Realistic PM time for this research stack: 4–8 days.
Project 2: Pre-Sales Discovery Research
This was pre-sales work for a healthcare client — competitive analysis, company profiling, and a discovery tool for the first meeting.
Shipwright produced: a company profile with confidence-tagged unknowns explicitly listed for the first discovery call; a competitive analysis covering four major competitors; not just positioning claims, but a sourced capability gap matrix across nine automation dimensions, with revenue impact quantified from published industry benchmarks.
It provided a 29-question discovery questionnaire (behavioral framing, not hypothetical questions) with a scoring rubric (Friction Severity × Lens Relevance = Opportunity Score), industry benchmarks that auto-flag underperformance, and a decision tree that r findings to the next appropriate skill.
Realistic PM time: 4–6 days.
What makes the artifacts strong
Every output includes a Decision Frame: a recommendation, the trade-off of acting now versus waiting, an explicit confidence level, an owner, a decision date, and a revisit trigger. Evidence is tagged with confidence levels. Assumptions are separated from findings. Unknowns are listed explicitly rather than papered over.
The system enforces this through binary pass/fail gates before any output is used. An artifact either satisfies the structural and evidence requirements, or it goes back through a deterministic recovery playbook.

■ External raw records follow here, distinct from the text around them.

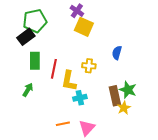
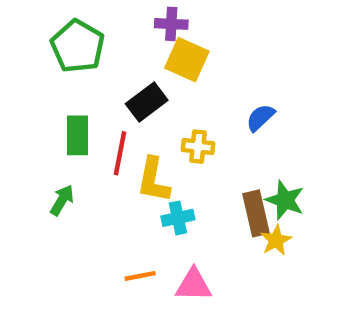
purple cross: (77, 11) -> (171, 24), turned -32
green pentagon: (35, 21) -> (78, 46), turned -30
black rectangle: (26, 37) -> (147, 102), moved
blue semicircle: (117, 53) -> (260, 118), turned 32
pink triangle: (87, 128) -> (194, 285), turned 48

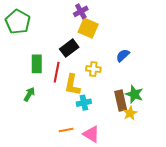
purple cross: (171, 24) -> (81, 11), turned -32
green pentagon: (78, 46) -> (18, 22), moved
pink triangle: (194, 285) -> (91, 134), turned 30

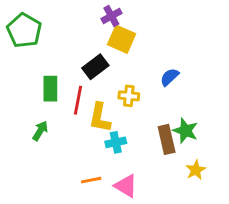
yellow star: (130, 113) -> (196, 170), moved

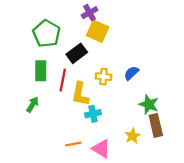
green pentagon: (24, 31) -> (47, 34), moved
blue semicircle: (170, 77) -> (131, 73), moved
brown rectangle: (167, 139) -> (156, 125), moved
yellow star: (196, 170) -> (133, 136), moved

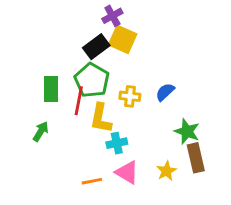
green pentagon: (47, 34) -> (92, 80), moved
black rectangle: (77, 53) -> (96, 47), moved
pink triangle: (101, 149) -> (127, 172), moved

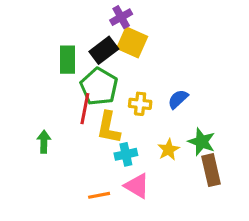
green rectangle: (51, 89) -> (68, 60), moved
green arrow: (41, 131) -> (44, 142), turned -30
yellow star: (167, 171) -> (168, 150), moved

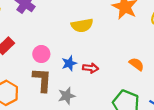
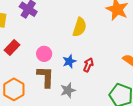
yellow semicircle: (82, 25) -> (80, 27), turned -60
red arrow: (90, 68) -> (88, 65), turned -72

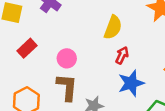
blue star: (69, 61) -> (131, 83), moved, size x1.5
red arrow: (88, 65) -> (122, 55), moved

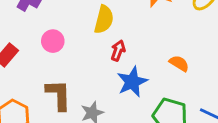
pink circle: (67, 58) -> (53, 41), moved

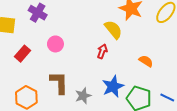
yellow semicircle: (104, 19) -> (113, 30), moved, turned -54
blue star: (132, 82) -> (113, 86), moved

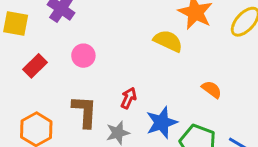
yellow semicircle: (113, 30) -> (168, 41), turned -30
red arrow: (102, 51) -> (129, 98), moved

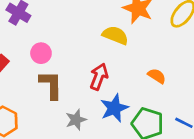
red arrow: (129, 98) -> (99, 77), moved, size x1.4
brown L-shape: (85, 111) -> (51, 85), moved

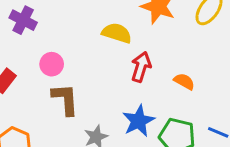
yellow semicircle: (115, 35) -> (117, 33), moved
red arrow: (99, 77) -> (141, 67), moved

The T3 API audit failing is the system working — a testable assumption got tested, came back false, and the strategy updated accordingly.
What it doesn't replace
The discovery conversation. Assumption validation experiments. Real customers. The artifacts create the foundation and the questions; they don't answer them.
Shipwright is open source. It runs on Claude Code. However, the skills are plain markdown, so they also work in Cursor, Codex, and Gemini CLI.
I would really appreciate feedback on how to improve it, and I am happy to answer any questions.